**Records:**

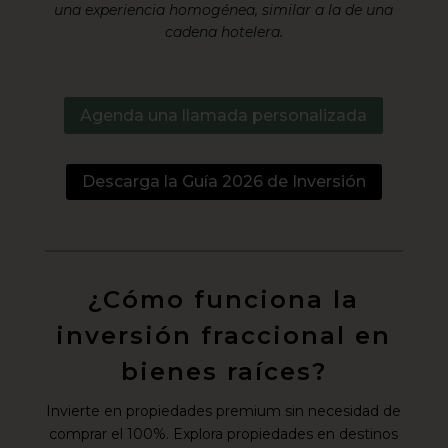
una experiencia homogénea, similar a la de una
cadena hotelera.
Agenda una llamada personalizada
Descarga la Guía 2026 de Inversión
¿Cómo funciona la
inversión fraccional en
bienes raíces?
Invierte en propiedades premium sin necesidad de
comprar el 100%. Explora propiedades en destinos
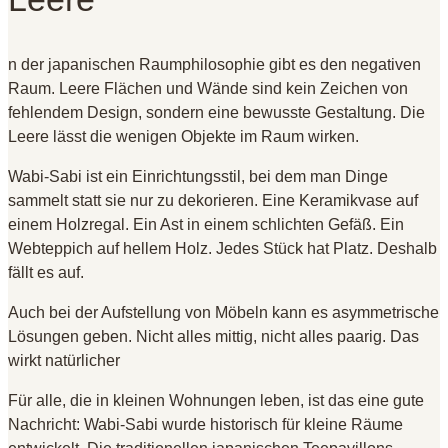
n der japanischen Raumphilosophie gibt es den negativen
Raum. Leere Flächen und Wände sind kein Zeichen von
fehlendem Design, sondern eine bewusste Gestaltung. Die
Leere lässt die wenigen Objekte im Raum wirken.
Wabi-Sabi ist ein Einrichtungsstil, bei dem man Dinge
sammelt statt sie nur zu dekorieren. Eine Keramikvase auf
einem Holzregal. Ein Ast in einem schlichten Gefäß. Ein
Webteppich auf hellem Holz. Jedes Stück hat Platz. Deshalb
fällt es auf.
Auch bei der Aufstellung von Möbeln kann es asymmetrische
Lösungen geben. Nicht alles mittig, nicht alles paarig. Das
wirkt natürlicher
Für alle, die in kleinen Wohnungen leben, ist das eine gute
Nachricht: Wabi-Sabi wurde historisch für kleine Räume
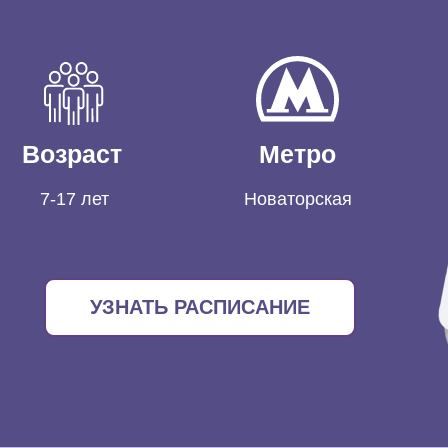
Возраст
Метро
7-17 лет
Новаторская
УЗНАТЬ РАСПИСАНИЕ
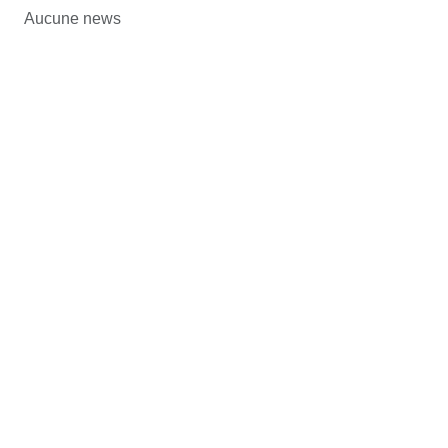
Aucune news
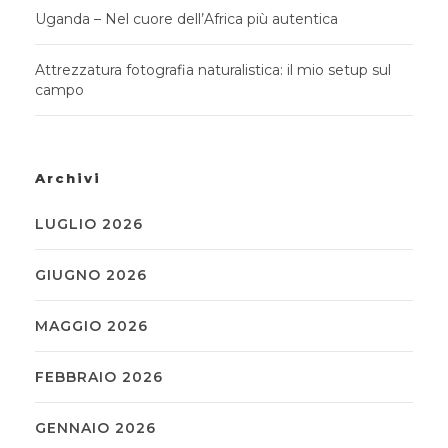
Uganda – Nel cuore dell’Africa più autentica
Attrezzatura fotografia naturalistica: il mio setup sul
campo
Archivi
LUGLIO 2026
GIUGNO 2026
MAGGIO 2026
FEBBRAIO 2026
GENNAIO 2026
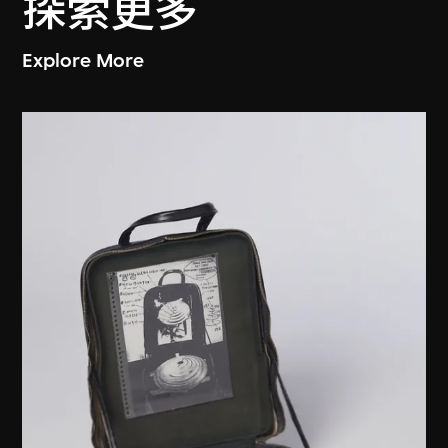
探索更多
Explore More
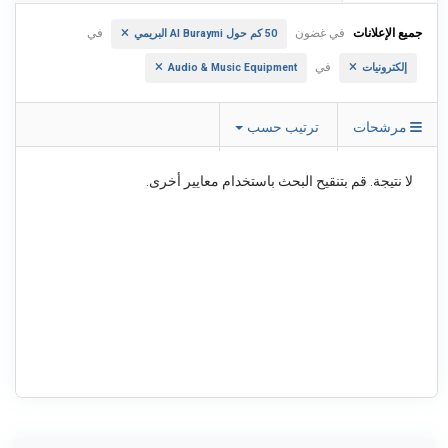
جميع الإعلانات
في غضون
في
50 كم حول Al Buraymi البريمي
في
إلكترونيات
Audio & Music Equipment
مرشحات
ترتيب حسب
لا نتيجة. قم بتنقيح البحث باستخدام معايير أخرى.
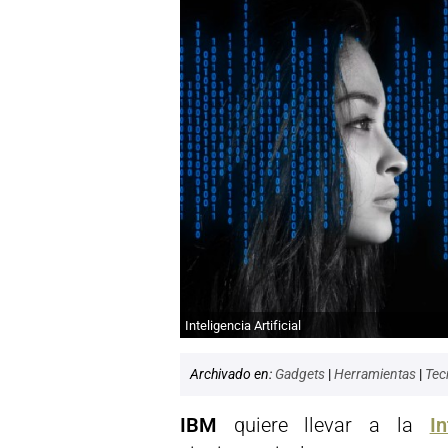
Inteligencia Artificial
Archivado en:
Gadgets
|
Herramientas
|
Tec
IBM
quiere llevar a la
In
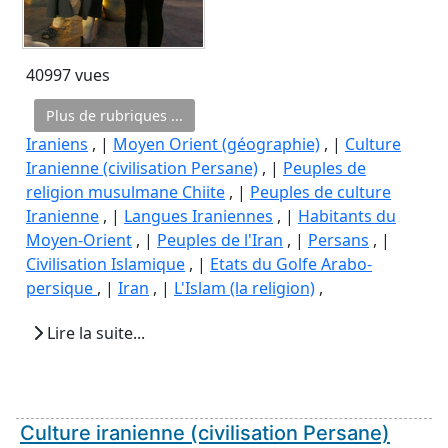
40997 vues
Plus de rubriques ...
Iraniens
, |
Moyen Orient (géographie)
, |
Culture
Iranienne (civilisation Persane)
, |
Peuples de
religion musulmane Chiite
, |
Peuples de culture
Iranienne
, |
Langues Iraniennes
, |
Habitants du
Moyen-Orient
, |
Peuples de l'Iran
, |
Persans
, |
Civilisation Islamique
, |
Etats du Golfe Arabo-
persique
, |
Iran
, |
L'Islam (la religion)
,
Lire la suite...
Culture iranienne (civilisation Persane)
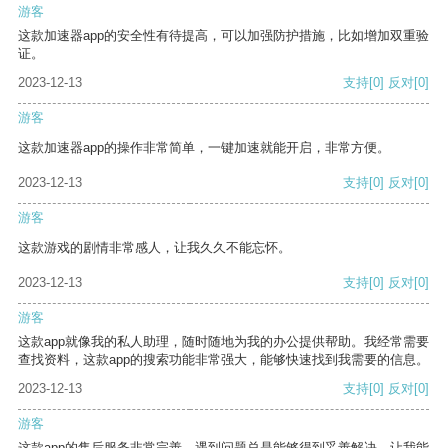
游客
这款加速器app的安全性有待提高，可以加强防护措施，比如增加双重验
证。
2023-12-13
支持
[0]
反对
[0]
游客
这款加速器app的操作非常简单，一键加速就能开启，非常方便。
2023-12-13
支持
[0]
反对
[0]
游客
这款游戏的剧情非常感人，让我久久不能忘怀。
2023-12-13
支持
[0]
反对
[0]
游客
这款app就像我的私人助理，随时随地为我的办公提供帮助。我经常需要
查找资料，这款app的搜索功能非常强大，能够快速找到我需要的信息。
2023-12-13
支持
[0]
反对
[0]
游客
这款app的售后服务非常完善，遇到问题总是能够得到妥善解决，让我能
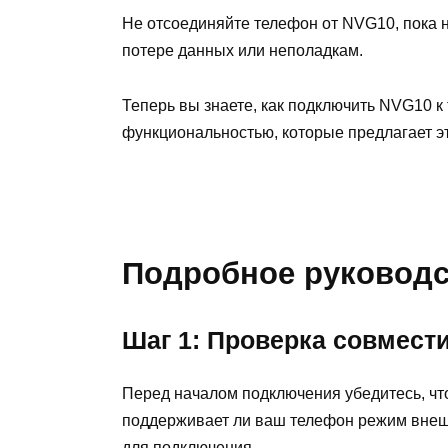
Не отсоединяйте телефон от NVG10, пока н
потере данных или неполадкам.
Теперь вы знаете, как подключить NVG10 к
функциональностью, которые предлагает эт
Подробное руковод
Шаг 1: Проверка совмест
Перед началом подключения убедитесь, чт
поддерживает ли ваш телефон режим внеш
для подключения.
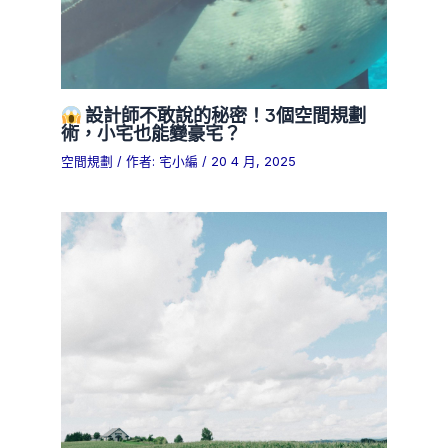
設計師不敢說的秘密！3個空間規劃
術，小宅也能變豪宅？
空間規劃
/ 作者:
宅小編
/
20 4 月, 2025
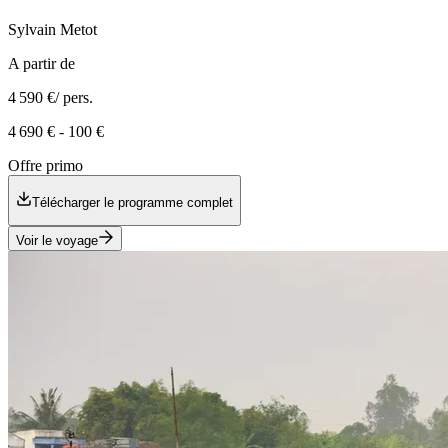
Sylvain
Metot
A partir de
4 590 €
/ pers.
4 690 €
-
100 €
Offre primo
Télécharger le programme complet
Voir le voyage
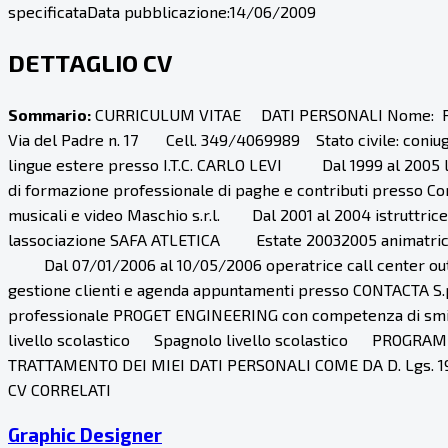
specificata
Data pubblicazione:
14/06/2009
DETTAGLIO CV
Sommario:
CURRICULUM VITAE DATI PERSONALI Nome: PAOLA 
Via del Padre n. 17 Cell. 349/4069989 Stato civile: 
lingue estere presso I.T.C. CARLO LEVI Dal 1999 al 2005 La
di formazione professionale di paghe e contributi presso
musicali e video Maschio s.r.l. Dal 2001 al 2004 istruttri
lassociazione SAFA ATLETICA Estate 20032005 animatrice 
Dal 07/01/2006 al 10/05/2006 operatrice call center ou
gestione clienti e agenda appuntamenti presso CONTACTA S
professionale PROGET ENGINEERING con competenza di smi
livello scolastico Spagnolo livello scolastico PROGRA
TRATTAMENTO DEI MIEI DATI PERSONALI COME DA D. Lgs. 1
CV CORRELATI
Graphic Designer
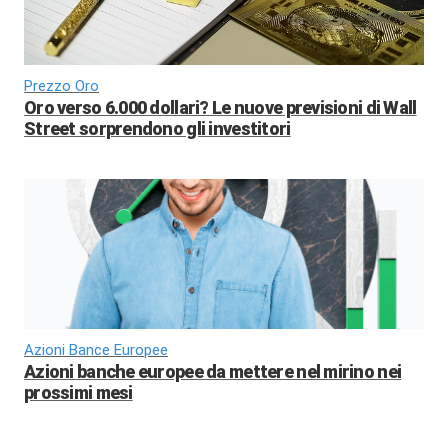
Prezzo Oro
Oro verso 6.000 dollari? Le nuove previsioni di Wall
Street sorprendono gli investitori
Azioni Bance Europee
Azioni banche europee da mettere nel mirino nei
prossimi mesi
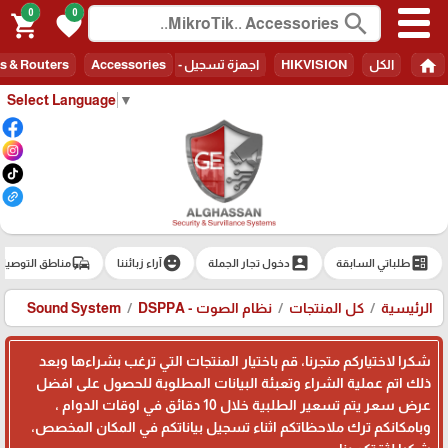
0
0
search
shopping_cart
favorite
home
الكل
HIKVISION
اجهزة تسجيل - Recorders
Accessories
s & Routers
Select Language
▼
commute
emoji_emotions
account_box
ballot
طلباتي السابقة
دخول تجار الجملة
آراء زبائننا
مناطق التوصيل
الرئيسية
كل المنتجات
نظام الصوت - Sound System
DSPPA
شكرا لاختياركم متجرنا، قم باختيار المنتجات التي ترغب بشراءها وبعد
ذلك اتم عملية الشراء وتعبئة البيانات المطلوبة للحصول على افضل
عرض سعر يتم تسعير الطلبية خلال 10 دقائق في اوقات الدوام ،
وبامكانكم ترك ملاحظاتكم اثناء تسجيل بياناتكم في المكان المخصص،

**Task goal:**
Filter the entries and keep only the lines holding "propiedades".

**Solved problem:**
Invierte en propiedades premium sin necesidad de
comprar el 100%. Explora propiedades en destinos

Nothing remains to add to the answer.